Several of us at Maine Crime Writers have been dealing with page proofs this month. What are page proofs, you ask? They are the pages of the book after they’ve been typeset. All revisions and copy edits have been incorporated, the latter after the author has had a chance to see them and reject those that are objectionable (although the final decision on this is up to the editor). This is the version that becomes what used to be called “bound galleys” and goes out to reviewers as an Advance Reading Copy or ARC.
The page proofs I just sent back to Kensington are for what will be my fifty-seventh traditionally published book, X Marks the Scot, the eleventh Liss MacCrimmon Mystery. To check for typos and other errors, I did a very careful reading over the course of three days, catching a variety of small mistakes and several embarrassing continuity errors, and finding a number of places where I had to ask myself if I was sure I’d checked a detail when I was writing. If I wasn’t sure, this was my last chance to do so.

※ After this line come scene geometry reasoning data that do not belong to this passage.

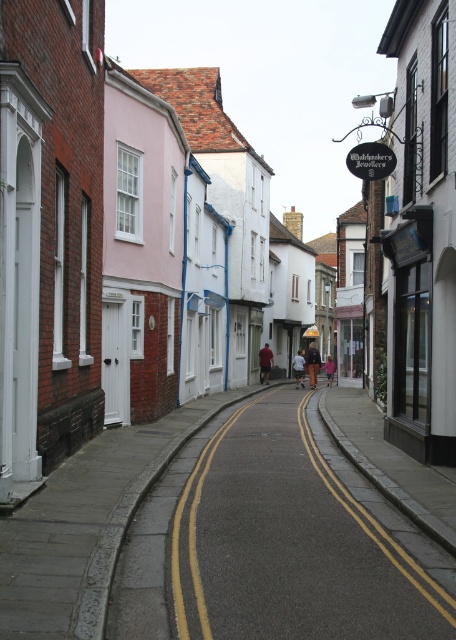 You are a tailor trying to determine if a mannequin can display both the dark brown leather jacket at center and the dark blue jeans at center side by side without overlapping. The mannequin has a display area 1.2 meters wide. Can both items fit?

The dark brown leather jacket at center is wider than the dark blue jeans at center. Since the total width of both items combined may exceed the mannequin display area of 1.2 meters, it depends on their exact measurements. However, the jacket being wider suggests that together they might not fit within the 1.2 meter limit.

You are standing at the beginning of the street and want to walk towards the point that is closer to you. Which point should you head towards, point (134,573) or point (328,385)?

Point (134,573) is closer to the viewer, so you should head towards point (134,573).

You are a fashion designer observing a person standing in the middle of the quaint street. You notice the dark brown leather jacket at center and the dark blue jeans at center. Which clothing item is positioned higher on the person?

The dark brown leather jacket at center is above the dark blue jeans at center, so the dark brown leather jacket at center is positioned higher on the person. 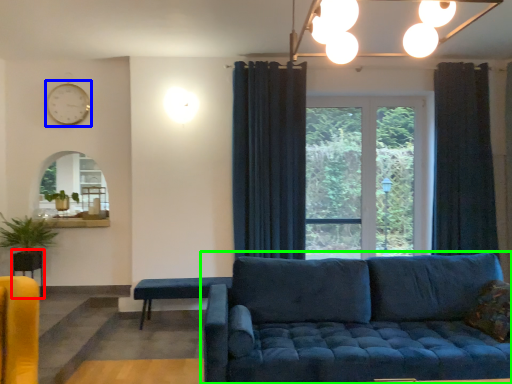 Question: Which object is positioned farthest from table (highlighted by a red box)? Select from clock (highlighted by a blue box) and studio couch (highlighted by a green box).

Choices:
 (A) clock
 (B) studio couch

Answer: (B) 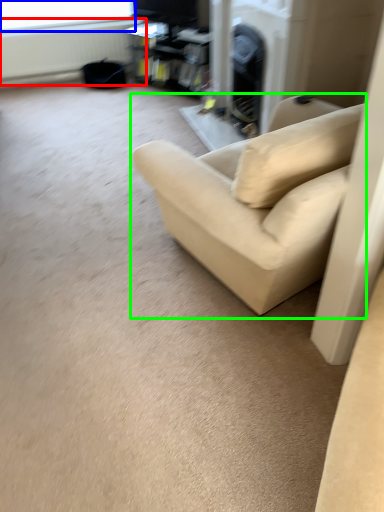 Question: Based on their relative distances, which object is nearer to radiator (highlighted by a red box)? Choose from window screen (highlighted by a blue box) and studio couch (highlighted by a green box).

Choices:
 (A) window screen
 (B) studio couch

Answer: (A) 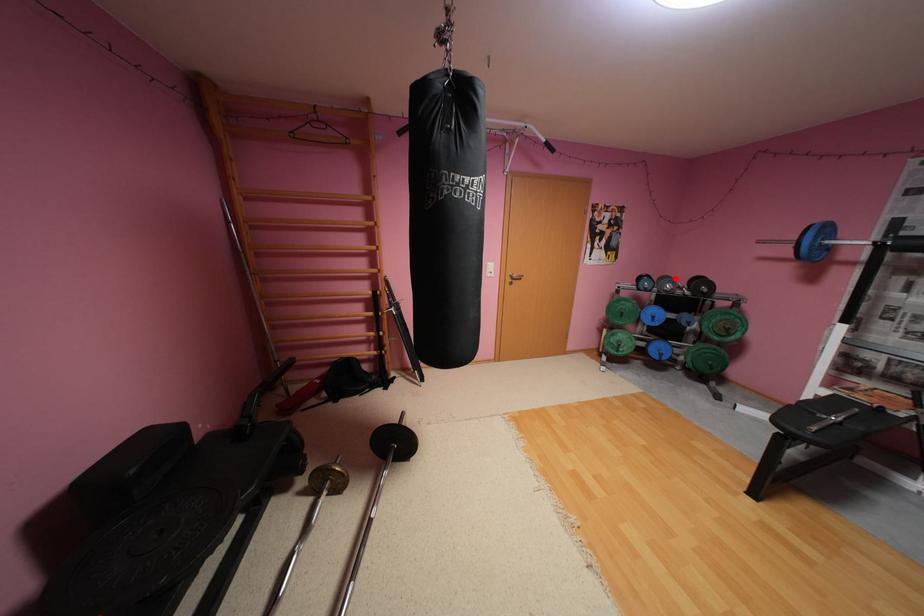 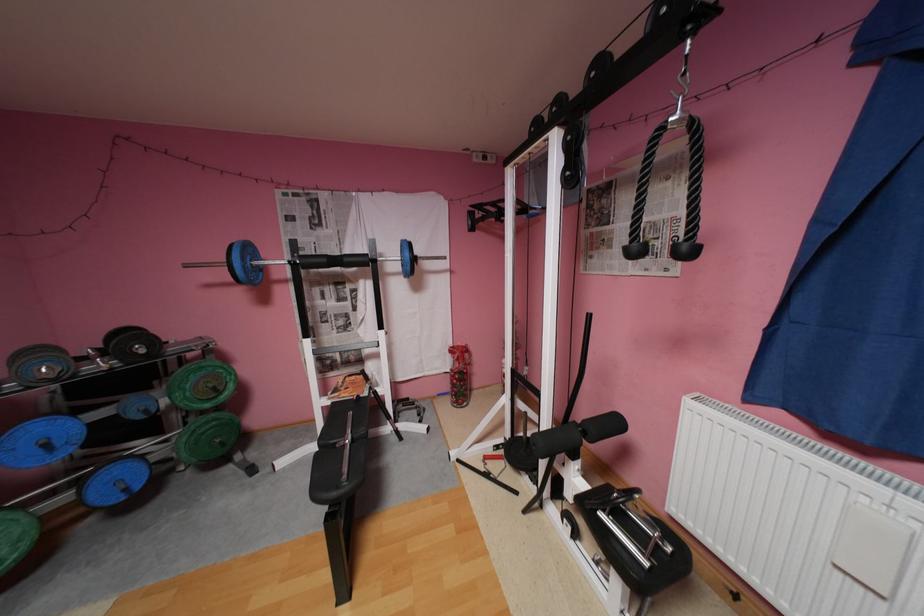 Find the pixel in the second image that matches the highlighted location in the first image.

(49, 351)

At this point, as the cover letter from the Production Editor clearly states, the author is “to make only those changes that are absolutely necessary” and warns that “text cannot be rewritten at this stage.” Ask for too much, and the publisher has the right to ignore you. This can be challenging, especially if you are picky about repetitious words. I don’t mean accidental repetitions, as on page 71 of this book, where the text read “nuked some water in in the microwave.” An example, one I did not ask to have corrected comes on page 105, where “another customer had come in.” in the second paragraph, and in the fifth paragraph, Liss “saw who had come in.” I did ask for a change on page 124, from “It’s certainly possible, but all we know for certain” to “It’s certainly possible, but all we know for sure”—picky? Yes, but if it bothers me, I’ll give you odds that it will bother some of my readers too.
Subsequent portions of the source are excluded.